WORK ORDER —
The answer must be every line of the records below that holds the word "Back".

RECORDS FOR THE EXERCISE —

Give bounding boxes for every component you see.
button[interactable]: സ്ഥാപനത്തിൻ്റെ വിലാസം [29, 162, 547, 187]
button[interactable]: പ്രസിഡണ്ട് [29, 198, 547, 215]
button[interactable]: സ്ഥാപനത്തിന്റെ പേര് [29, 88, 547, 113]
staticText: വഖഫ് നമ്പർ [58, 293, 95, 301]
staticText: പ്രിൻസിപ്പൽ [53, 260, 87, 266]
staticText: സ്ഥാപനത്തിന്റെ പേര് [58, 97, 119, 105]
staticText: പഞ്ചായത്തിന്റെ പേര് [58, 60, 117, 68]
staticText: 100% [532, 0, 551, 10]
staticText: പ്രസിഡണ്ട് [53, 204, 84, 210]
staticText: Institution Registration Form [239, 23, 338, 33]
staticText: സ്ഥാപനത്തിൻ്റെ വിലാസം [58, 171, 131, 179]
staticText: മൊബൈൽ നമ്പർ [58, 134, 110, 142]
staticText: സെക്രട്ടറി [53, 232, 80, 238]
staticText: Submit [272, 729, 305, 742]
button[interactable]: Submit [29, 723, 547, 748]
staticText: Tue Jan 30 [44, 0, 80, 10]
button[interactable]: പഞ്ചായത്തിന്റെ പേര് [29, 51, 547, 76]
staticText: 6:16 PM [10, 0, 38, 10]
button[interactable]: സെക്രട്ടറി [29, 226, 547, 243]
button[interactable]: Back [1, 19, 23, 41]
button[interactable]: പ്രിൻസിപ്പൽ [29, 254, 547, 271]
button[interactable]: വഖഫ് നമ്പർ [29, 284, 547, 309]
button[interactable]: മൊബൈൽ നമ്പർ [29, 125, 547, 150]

==

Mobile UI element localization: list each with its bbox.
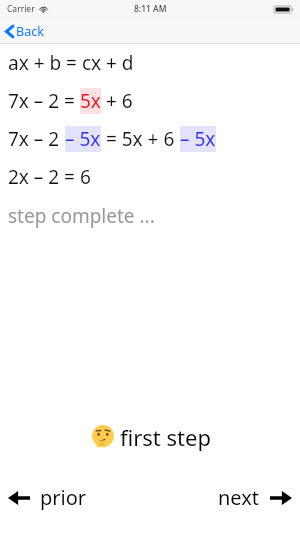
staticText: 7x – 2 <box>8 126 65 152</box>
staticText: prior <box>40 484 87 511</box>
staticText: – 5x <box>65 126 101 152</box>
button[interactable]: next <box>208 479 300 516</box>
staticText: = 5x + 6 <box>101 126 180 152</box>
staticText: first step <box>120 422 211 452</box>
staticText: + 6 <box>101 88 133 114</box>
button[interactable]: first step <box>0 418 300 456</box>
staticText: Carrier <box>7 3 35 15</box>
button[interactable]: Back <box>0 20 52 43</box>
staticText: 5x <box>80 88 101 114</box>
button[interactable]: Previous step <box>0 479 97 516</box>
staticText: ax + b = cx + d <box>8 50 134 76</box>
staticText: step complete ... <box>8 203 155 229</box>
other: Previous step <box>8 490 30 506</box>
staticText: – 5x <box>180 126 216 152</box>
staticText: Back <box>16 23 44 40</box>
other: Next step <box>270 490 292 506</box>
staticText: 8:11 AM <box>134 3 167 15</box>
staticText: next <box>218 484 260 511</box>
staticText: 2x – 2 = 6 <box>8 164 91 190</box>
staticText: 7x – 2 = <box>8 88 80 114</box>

RESPONSE FOR THIS EXERCISE —
button[interactable]: Back [1, 19, 23, 41]
button[interactable]: Back <box>0 20 52 43</box>
staticText: Back <box>16 23 44 40</box>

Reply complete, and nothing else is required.